New Orleans lawyer John Rawls, who filed the suit, said the law is a
political hot potato.
"I am sick and tired of the 4th Circuit Court of Appeal and the state
Supreme Court punting this case back and forth between them," Rawls said.
"Frankly, the courts of Louisiana should be embarrassed that after 10
years, the longest-running sodomy challenge in U.S. history is nowhere near
its end.
"While this case has been pending, the courts of Tennessee, Montana,
Maryland, Minnesota and Georgia have all thrown out their sodomy laws, and the
legislatures of Nevada and Rhode Island have done the same," Rawls said.
"If the right to privacy doesn’t protect a married couple’s
bedroom, then it doesn’t protect anything."

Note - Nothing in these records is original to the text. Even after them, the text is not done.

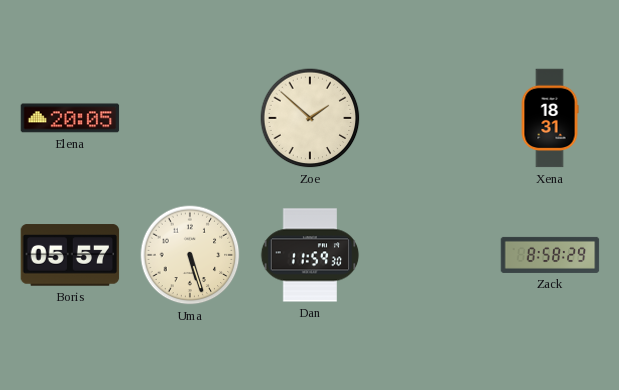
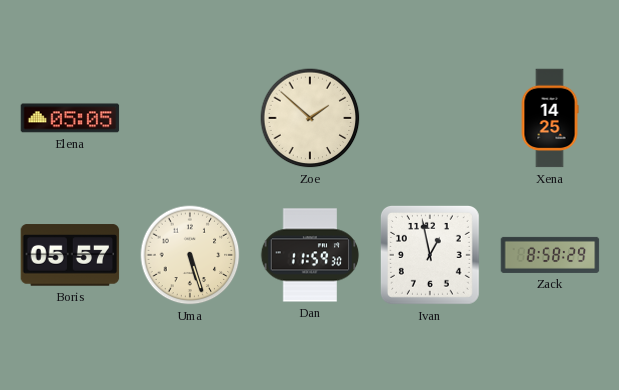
Elena: 20:05 -> 05:05
Xena: 18:31 -> 14:25
Ivan: none -> 12:58
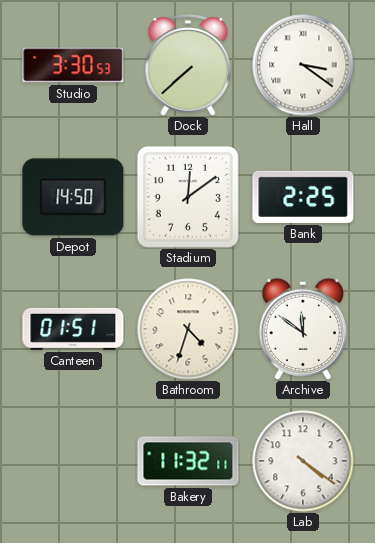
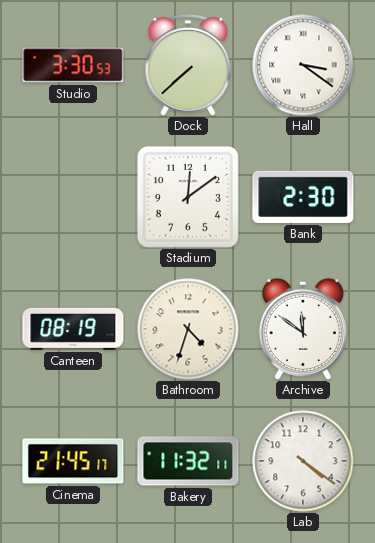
Depot: 14:50 -> none
Bank: 2:25 -> 2:30
Canteen: 01:51 -> 08:19
Cinema: none -> 21:45
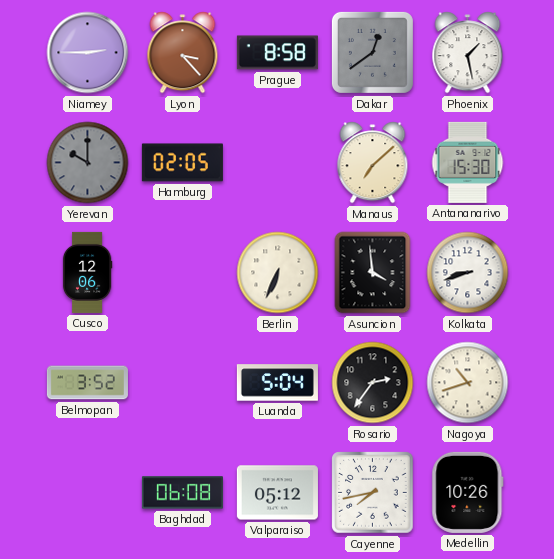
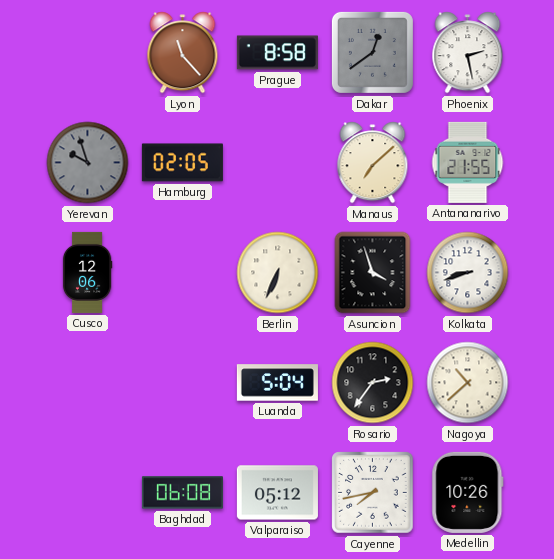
Niamey: 2:45 -> none
Lyon: 3:23 -> 11:23
Phoenix: 1:28 -> 2:28
Yerevan: 10:00 -> 9:57
Antananarivo: 15:30 -> 21:55
Asuncion: 3:59 -> 3:57
Belmopan: 3:52 -> none
Nagoya: 10:42 -> 10:38
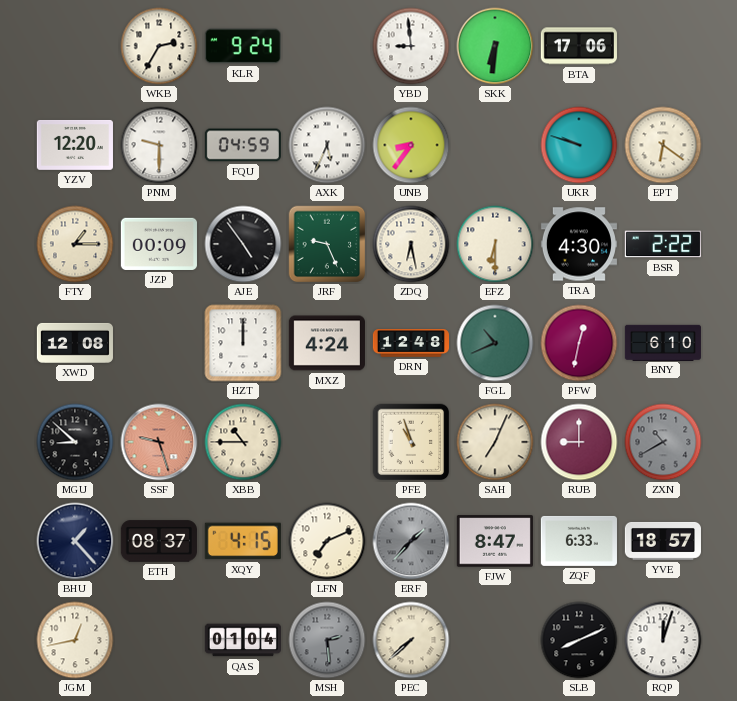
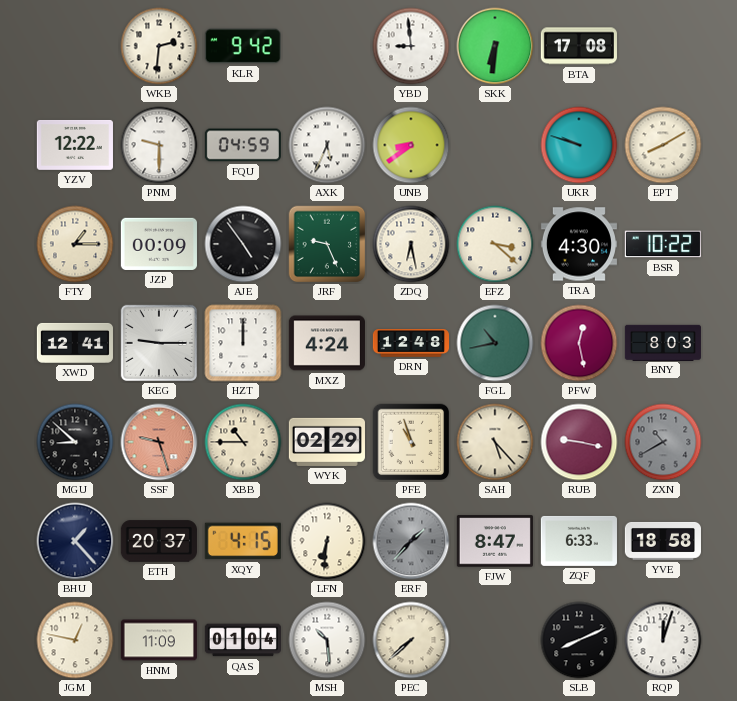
WKB: 2:35 -> 2:31
KLR: 9:24 -> 9:42
BTA: 17:06 -> 17:08
YZV: 12:20 -> 12:22
UNB: 8:36 -> 8:39
EPT: 6:21 -> 8:10
EFZ: 6:30 -> 3:22
BSR: 2:22 -> 10:22
XWD: 12:08 -> 12:41
KEG: none -> 9:15
FGL: 10:41 -> 10:43
PFW: 12:32 -> 12:28
BNY: 6:10 -> 8:03
WYK: none -> 02:29
SAH: 7:04 -> 5:23
RUB: 9:00 -> 9:17
ETH: 08:37 -> 20:37
LFN: 7:11 -> 6:31
YVE: 18:57 -> 18:58
JGM: 12:43 -> 12:47
HNM: none -> 11:09
MSH: 2:29 -> 10:29
MSH dial: grey -> white
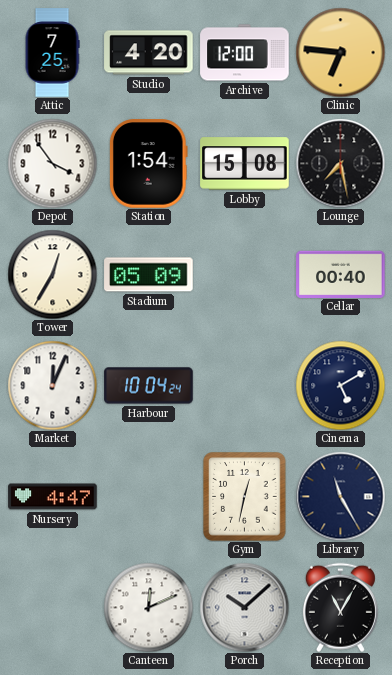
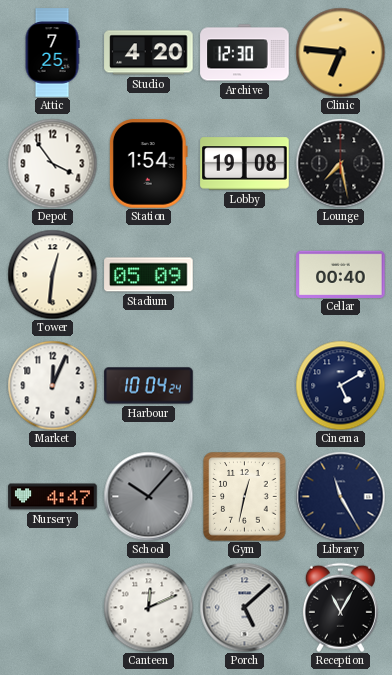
Archive: 12:00 -> 12:30
Lobby: 15:08 -> 19:08
Tower: 12:35 -> 12:31
School: none -> 10:07
Porch: 10:08 -> 5:08
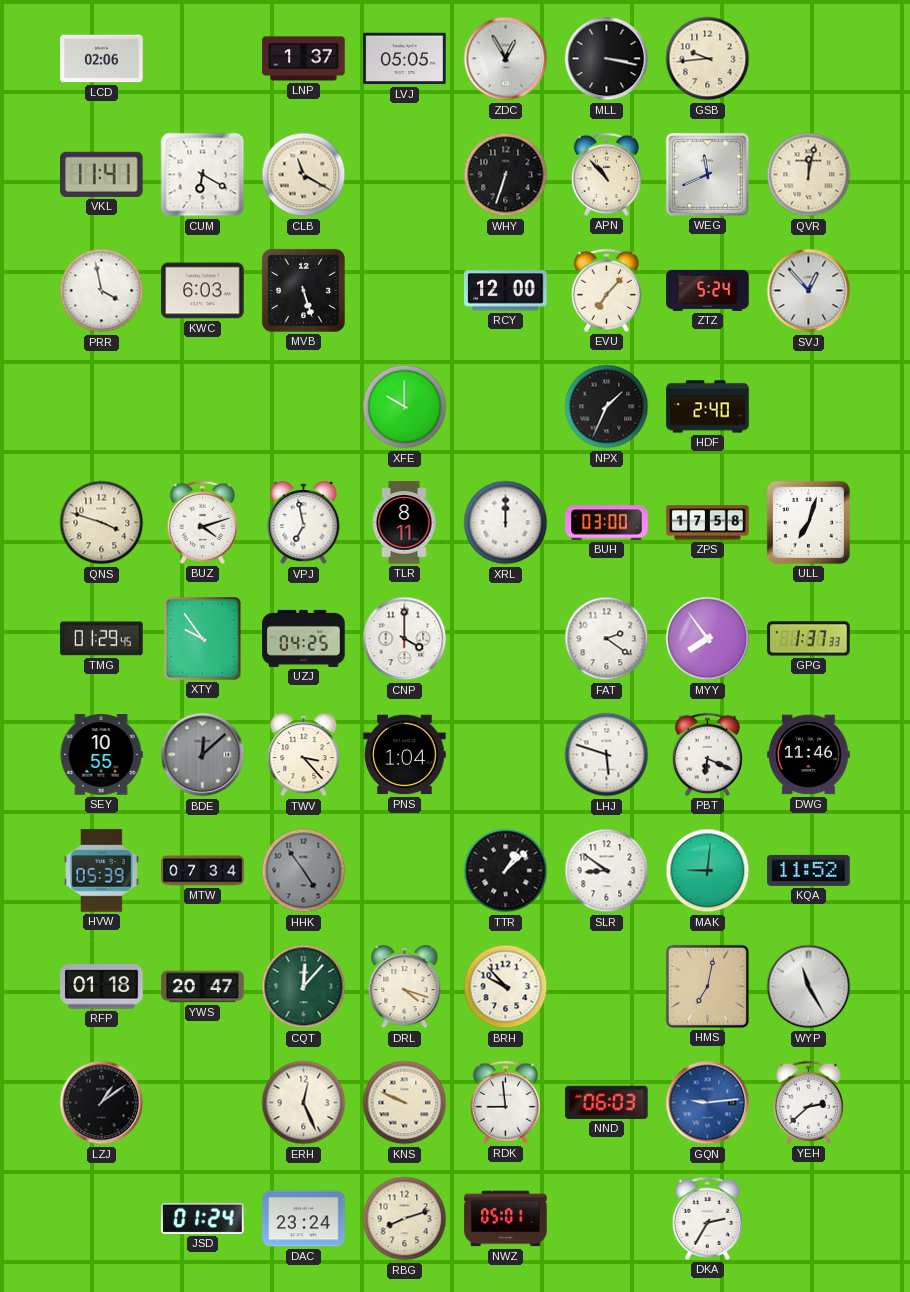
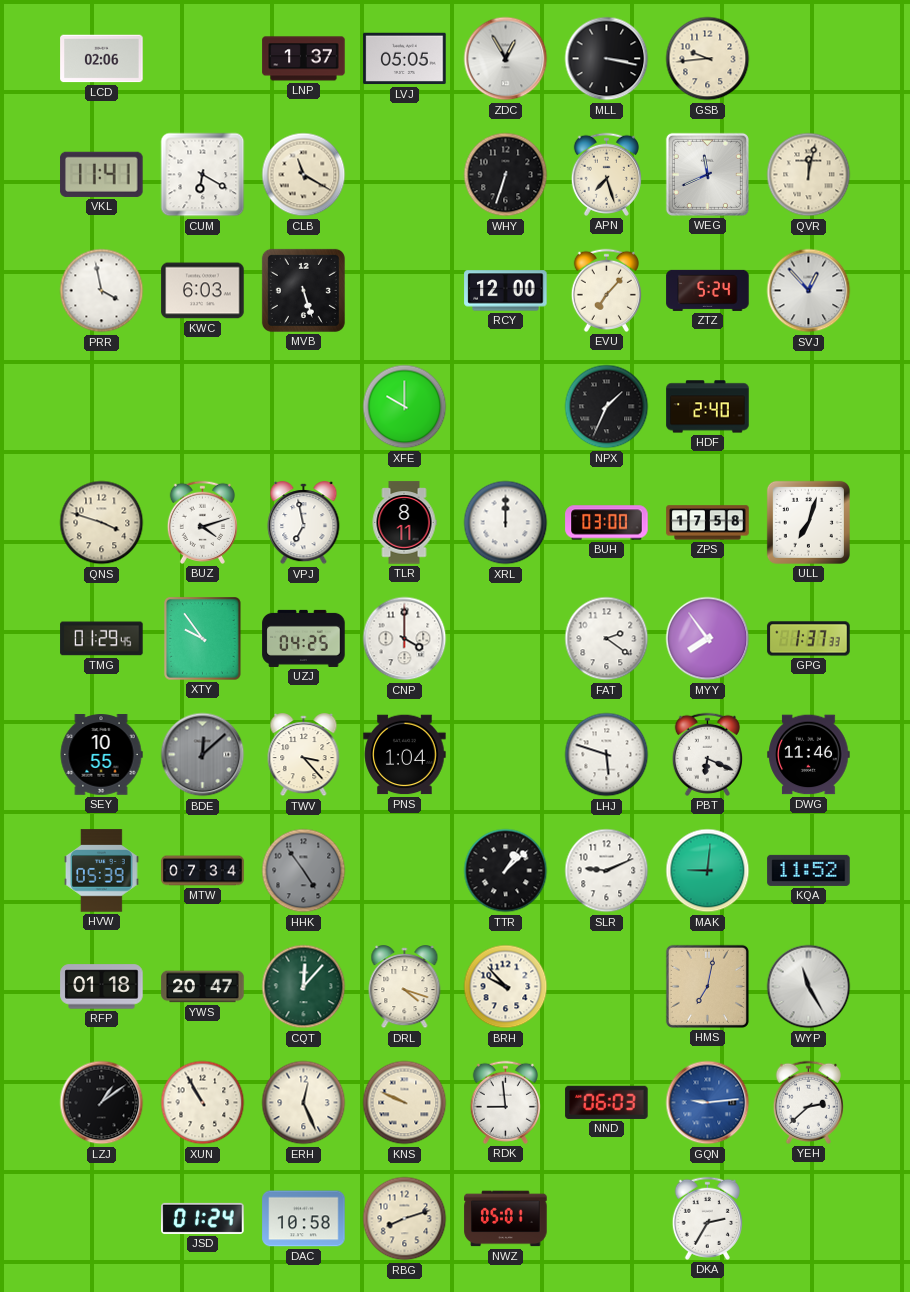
APN: 10:53 -> 7:27
SLR: 8:51 -> 9:11
XUN: none -> 10:55
DAC: 23:24 -> 10:58
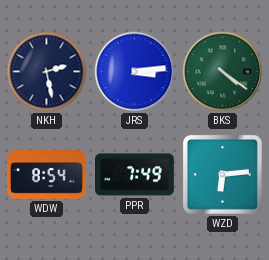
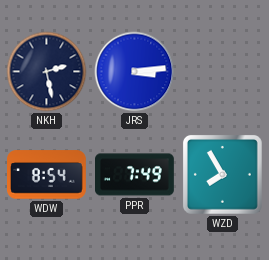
BKS: 4:21 -> none
WZD: 6:14 -> 7:55
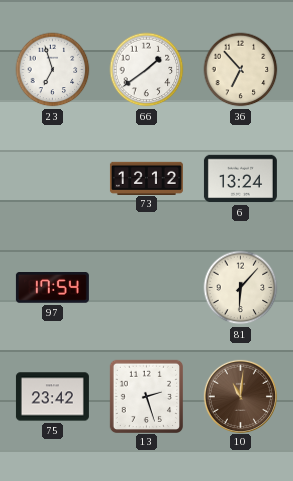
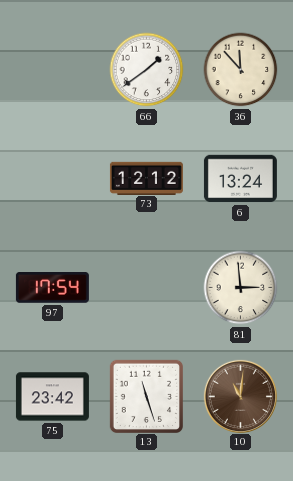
23: 6:57 -> none
36: 6:53 -> 11:53
81: 6:07 -> 2:59
13: 2:27 -> 11:27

State Rep. Tony Perkins, R-Baker, a leader in the successful legislative
fight against a bill to change the law last year, did not immediately return a
call for comment Thursday night.
In the past, Perkins has challenged arguments that the law is an invasion
of married couples’ privacy.
"The heart of this legislation has nothing to do with what married
couples choose to do. This has everything to do with legitimizing
homosexuality," Perkins said last year.
Randal Beach, president of the Louisiana Electorate of Gays and Lesbians,
said the justices have failed to uphold citizens’ rights to privacy as
provided by the state Constitution.
The law would have been erased from the books a decade ago if Louisiana’s
Supreme Court wasn’t made up of elected justices, he said.
"They are afraid of retribution at the ballot box," Beach said.
Unfortunately, the Louisiana sodomy law isn't 197 years old and the ban on
oral sex wasn't in the original 1805 law. The current sodomy law dates from
1982. Oral sex was added to the law in 1896.